Grow Christians

Palm Sunday at Home

Editor’s Note: This post originally appeared on Wendy Claire Barris’s blog Faith at Home and is shared today with her permission. You can find all of Wendy’s Holy Week and Easter at Home posts here. —Allison

Palm Sunday is one of my favorite days of the year. It marks the beginning of Holy Week, when we tell in story and song and pageantry of Jesus’s triumphal entry into Jerusalem the week before he died and rose again. All four gospels recount that he came into the city not astride a great white stallion as would befit a king, but on a humble donkey, and thousands hailed him, laying down their cloaks and palm branches on the path before him, singing “Hosanna! Blessed is the one who comes in the name of the Lord!”

For the second year in a row, we’ll not be at church on Palm Sunday, and I won’t be in charge of the donkey. One Lent my friend Hershey and I thought it would be fun if we could find a donkey to lead the Palm Sunday procession for five blocks along Broadway in lower Manhattan, from St. Paul’s Chapel to Trinity Church. Can’t you just see the stunned tourists and charmed children? We never actually thought our boss would agree, but he did, and each year thereafter, it was my job to wrangle the donkey. Just finding one was a challenge, for as Rob in Yonkers once pointed out to me, “Palm Sunday is like New Year’s Eve for donkeys.” So that’s something you don’t need to worry about at home.

You also don’t need to worry about palms. As my friend Bruce Jenneker explains in this short video, “All over the world people have chosen to use the branches that are common to them.” Since we aren’t parading in the streets these days, you could decorate your door with palms or any leafy branch, because one of the most touching things about Palm Sunday is the element of public witness, of welcoming the King of Kings.

Last year my friend Roger Hutchison asked folks at church to decorate their doors with palms and send him photographs, which he then made into a lovely video montage that began the prerecorded Palm Sunday worship service at the aptly named Palmer Memorial Church in Houston, Texas. Illustrated Ministry even has a free downloadable palm branch to print and color, as in the photo above from a family participating in online worship at my church last year. It says so much about what’s possible even now. We enter into the story, we find ourselves connected to it, to Jesus, to our communities of faith, to one another.

Photo by Mary Delnore Dye

This year I encourage us to let Palm Sunday be just that, without the Passion. The point of fitting all of Holy Week into one Sunday service was for those who couldn’t get to church daily. Since we aren’t gathering physically this year, we could take time, and not even a long time, with the scriptures each day, using a technique from Ignatian spirituality called Imaginative Prayer. What I love about this is that it works well with people of all ages, and could be done at home or with others on Zoom. It’s best when one person reads the Gospel aloud. I suggest using the Common English Bible.
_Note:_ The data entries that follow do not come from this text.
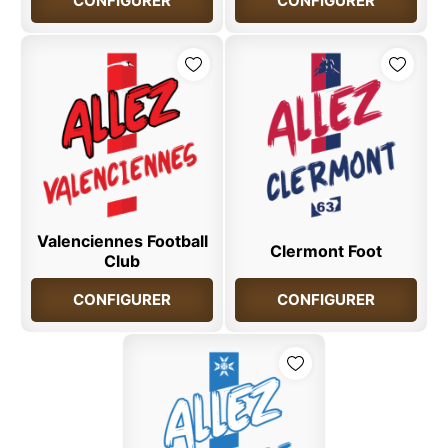
CONFIGURER
CONFIGURER
Valenciennes Football
Clermont Foot
Club
CONFIGURER
CONFIGURER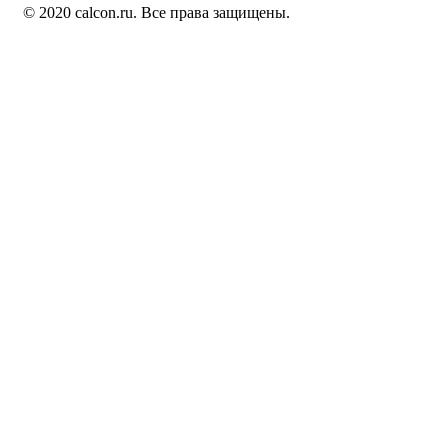
© 2020 calcon.ru. Все права защищены.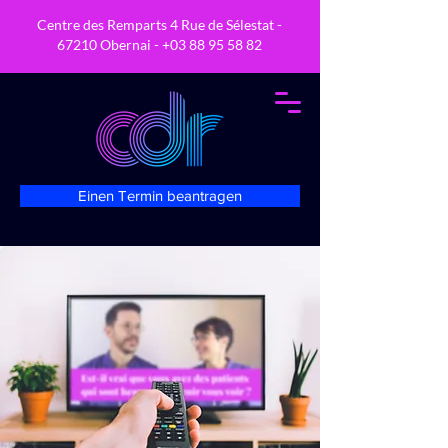
Centre des Remparts 4 Rue de Sélestat -
67210 Obernai -
+03 88 95 58 82
Einen Termin beantragen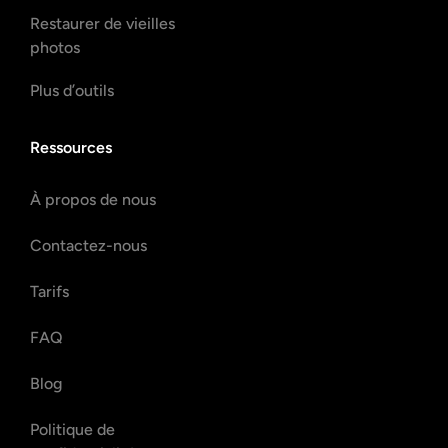
Restaurer de vieilles
photos
Plus d’outils
Ressources
À propos de nous
Contactez-nous
Tarifs
FAQ
Blog
Politique de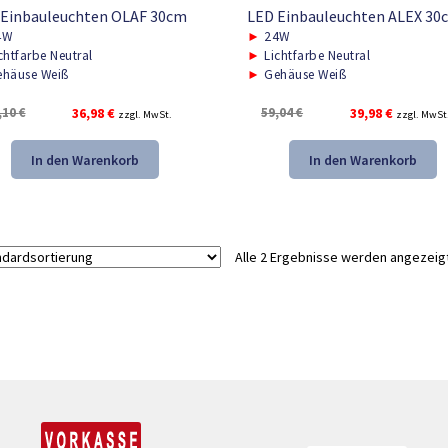
 Einbauleuchten OLAF 30cm
LED Einbauleuchten ALEX 30
4W
►
24W
chtfarbe Neutral
►
Lichtfarbe Neutral
häuse Weiß
►
Gehäuse Weiß
Ursprünglicher
Aktueller
Ursprünglicher
Aktueller
,10
€
36,98
€
59,04
€
39,98
€
zzgl. MwSt.
zzgl. MwSt
Preis
Preis
Preis
Preis
war:
ist:
war:
ist:
In den Warenkorb
In den Warenkorb
55,10 €
36,98 €.
59,04 €
39,98 €.
Alle 2 Ergebnisse werden angezeig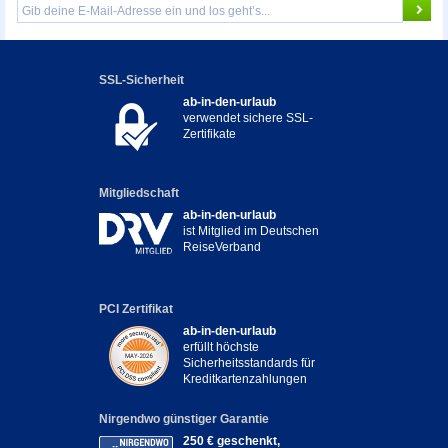
SSL-Sicherheit
ab-in-den-urlaub
verwendet sichere SSL-
Zertifikate
Mitgliedschaft
ab-in-den-urlaub
ist Mitglied im Deutschen
ReiseVerband
PCI Zertifikat
ab-in-den-urlaub
erfüllt höchste
Sicherheitsstandards für
Kreditkartenzahlungen
Nirgendwo günstiger Garantie
250 € geschenkt,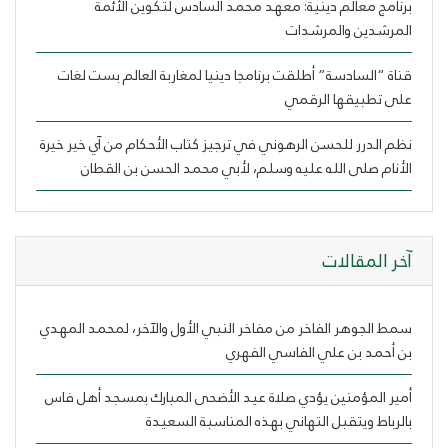
برنامج معالم دينية: معهد محمد السادس لتكوين الأئمة
المرشدين والمرشدات
قناة “السادسة” أطلقت برنامجا دينيا لمغاربة العالم بست لغات
على تطبيقها الرقمي
نظم الدرر للحسن الرهوني في ترجيز كتاب الأحكام من آي خير خيرة
الأنام صلى الله عليه وسلم، لأبي محمد الحسن بن القطان
ﺁﺧﺮ اﻟﻤﻘﺎﻻﺕ
سمط الجوهر الفاخر من مفاخر النبي الأول والآخر، لمحمد المهدي
بن أحمد بن علي الفاسي الفهري
أمير المؤمنين يؤدي صلاة عيد الأضحى المبارك بمسجد أهل فاس
بالرباط ويتقبل التهاني بهذه المناسبة السعيدة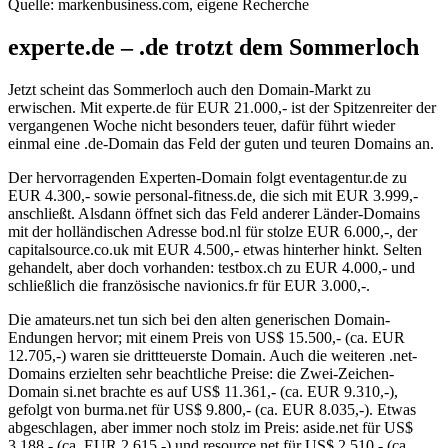
Quelle: markenbusiness.com, eigene Recherche
experte.de – .de trotzt dem Sommerloch
Jetzt scheint das Sommerloch auch den Domain-Markt zu
erwischen. Mit experte.de für EUR 21.000,- ist der Spitzenreiter der
vergangenen Woche nicht besonders teuer, dafür führt wieder
einmal eine .de-Domain das Feld der guten und teuren Domains an.
Der hervorragenden Experten-Domain folgt eventagentur.de zu
EUR 4.300,- sowie personal-fitness.de, die sich mit EUR 3.999,-
anschließt. Alsdann öffnet sich das Feld anderer Länder-Domains
mit der holländischen Adresse bod.nl für stolze EUR 6.000,-, der
capitalsource.co.uk mit EUR 4.500,- etwas hinterher hinkt. Selten
gehandelt, aber doch vorhanden: testbox.ch zu EUR 4.000,- und
schließlich die französische navionics.fr für EUR 3.000,-.
Die amateurs.net tun sich bei den alten generischen Domain-
Endungen hervor; mit einem Preis von US$ 15.500,- (ca. EUR
12.705,-) waren sie drittteuerste Domain. Auch die weiteren .net-
Domains erzielten sehr beachtliche Preise: die Zwei-Zeichen-
Domain si.net brachte es auf US$ 11.361,- (ca. EUR 9.310,-),
gefolgt von burma.net für US$ 9.800,- (ca. EUR 8.035,-). Etwas
abgeschlagen, aber immer noch stolz im Preis: aside.net für US$
3.188,- (ca. EUR 2.615,-) und resource.net für US$ 2.510,- (ca.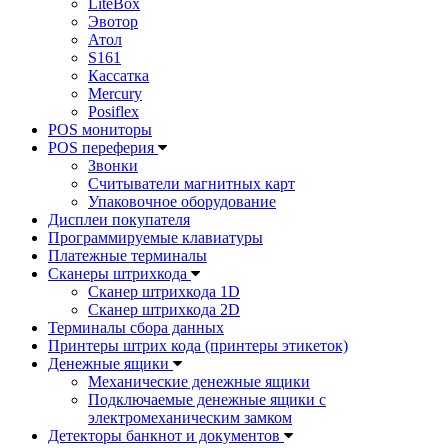
LiteBox
Эвотор
Атол
S161
Кассатка
Mercury
Posiflex
POS мониторы
POS переферия
Звонки
Считыватели магнитных карт
Упаковочное оборудование
Дисплеи покупателя
Программируемые клавиатуры
Платежные терминалы
Сканеры штрихкода
Сканер штрихкода 1D
Сканер штрихкода 2D
Терминалы сбора данных
Принтеры штрих кода (принтеры этикеток)
Денежные ящики
Механические денежные ящики
Подключаемые денежные ящики с
электромеханическим замком
Детекторы банкнот и документов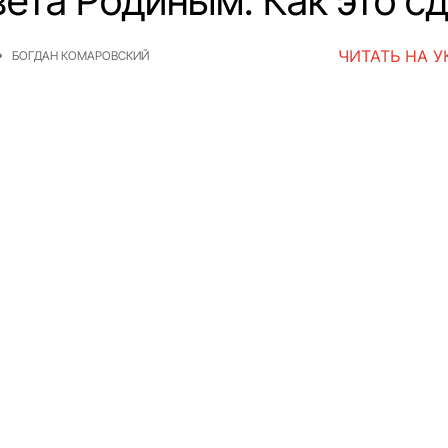
вета Родиным. Как это с
ЧИТАТЬ НА 
БОГДАН КОМАРОВСКИЙ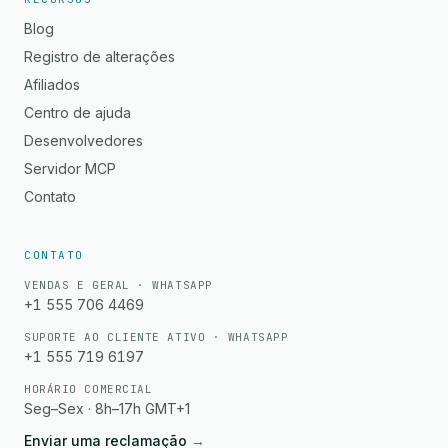
Blog
Registro de alterações
Afiliados
Centro de ajuda
Desenvolvedores
Servidor MCP
Contato
CONTATO
VENDAS E GERAL · WHATSAPP
+1 555 706 4469
SUPORTE AO CLIENTE ATIVO · WHATSAPP
+1 555 719 6197
HORÁRIO COMERCIAL
Seg–Sex · 8h–17h GMT+1
Enviar uma reclamação
→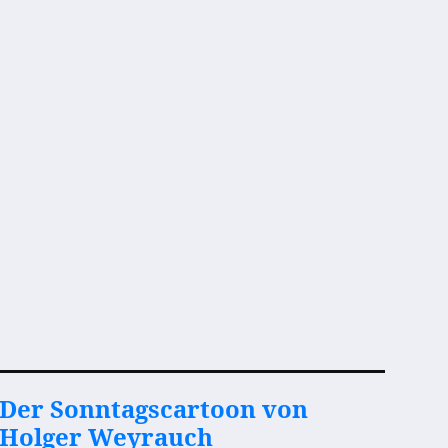
Der Sonntagscartoon von
Holger Weyrauch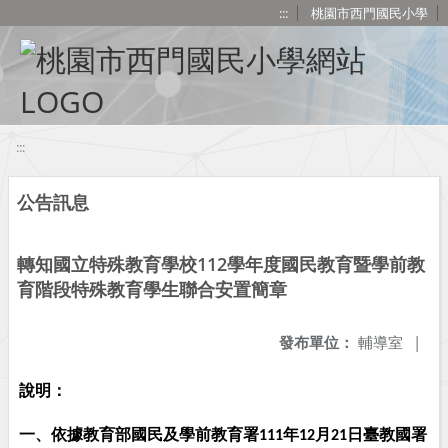
移至網頁之主要內容區位置
:::
桃園市西門國民小學
:::
公告訊息
轉知國立特殊教育學校112學年度國民教育暨學前教
育階段特殊教育學生聯合安置簡章
發布單位：
輔導室
|
說明：
一、
依據教育部國民及學前教育署
年
月
日臺教國署
111
12
21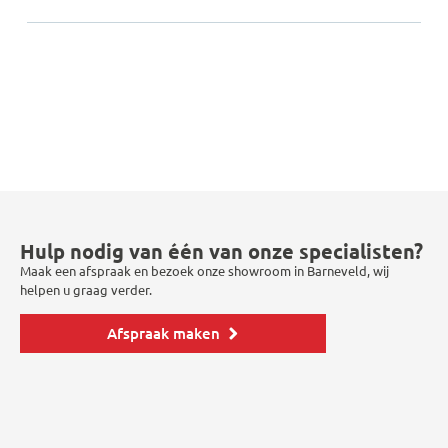
Hulp nodig van één van onze specialisten?
Maak een afspraak en bezoek onze showroom in Barneveld, wij
helpen u graag verder.
Afspraak maken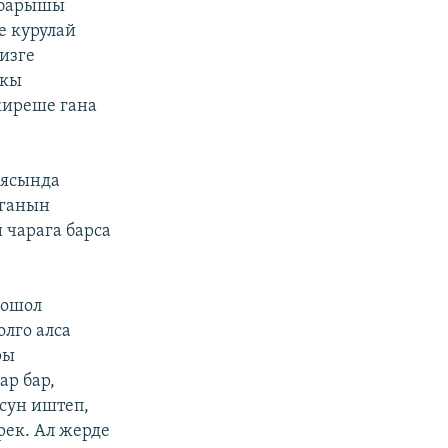
 барышы
е курулай
изге
ркы
киреше гана
иясында
лганын
 чарага барса
 ошол
лго алса
ры
ар бар,
сун иштеп,
рек. Ал жерде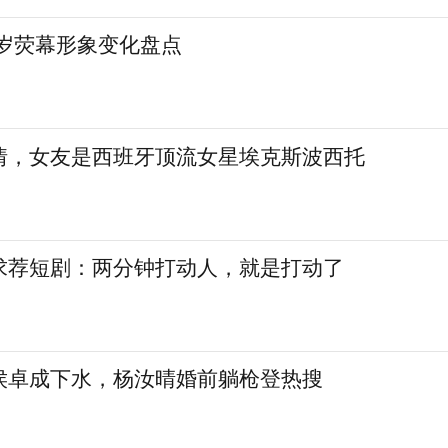
9岁荧幕形象变化盘点
情，女友是西班牙顶流女星埃克斯波西托
求荐短剧：两分钟打动人，就是打动了
侯卓成下水，杨汝晴婚前躺枪登热搜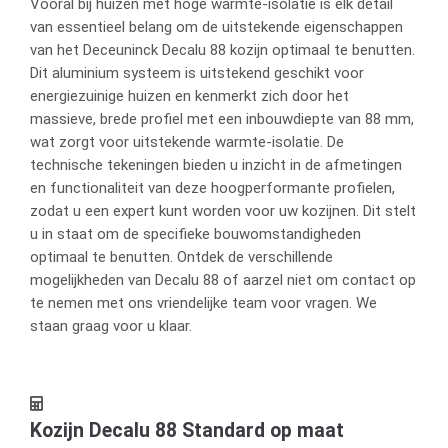
Vooral bij huizen met hoge warmte-isolatie is elk detail
van essentieel belang om de uitstekende eigenschappen
van het Deceuninck Decalu 88 kozijn optimaal te benutten.
Dit aluminium systeem is uitstekend geschikt voor
energiezuinige huizen en kenmerkt zich door het
massieve, brede profiel met een inbouwdiepte van 88 mm,
wat zorgt voor uitstekende warmte-isolatie. De
technische tekeningen bieden u inzicht in de afmetingen
en functionaliteit van deze hoogperformante profielen,
zodat u een expert kunt worden voor uw kozijnen. Dit stelt
u in staat om de specifieke bouwomstandigheden
optimaal te benutten. Ontdek de verschillende
mogelijkheden van Decalu 88 of aarzel niet om contact op
te nemen met ons vriendelijke team voor vragen. We
staan graag voor u klaar.
Kozijn Decalu 88 Standard op maat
The readings for all of Holy Week can be found here. As you listen, put yourself in the story, or imagine that you are one of the people in the story. Think about where you are, how you feel. Read the story again. Name, or draw, or write down what you smell, taste, touch, see, and hear, giving at least one detail in each category. Remember that in scripture, we find ourselves–at the gates of Jerusalem, in the Temple courts, having supper in the Upper Room, falling asleep in the garden, hearing the cock crow three times, trembling at the foot of the cross, wondering at the empty tomb.

Wendy Claire Barrie is the author of Faith at Home: A Handbook for Cautiously Christian Parents.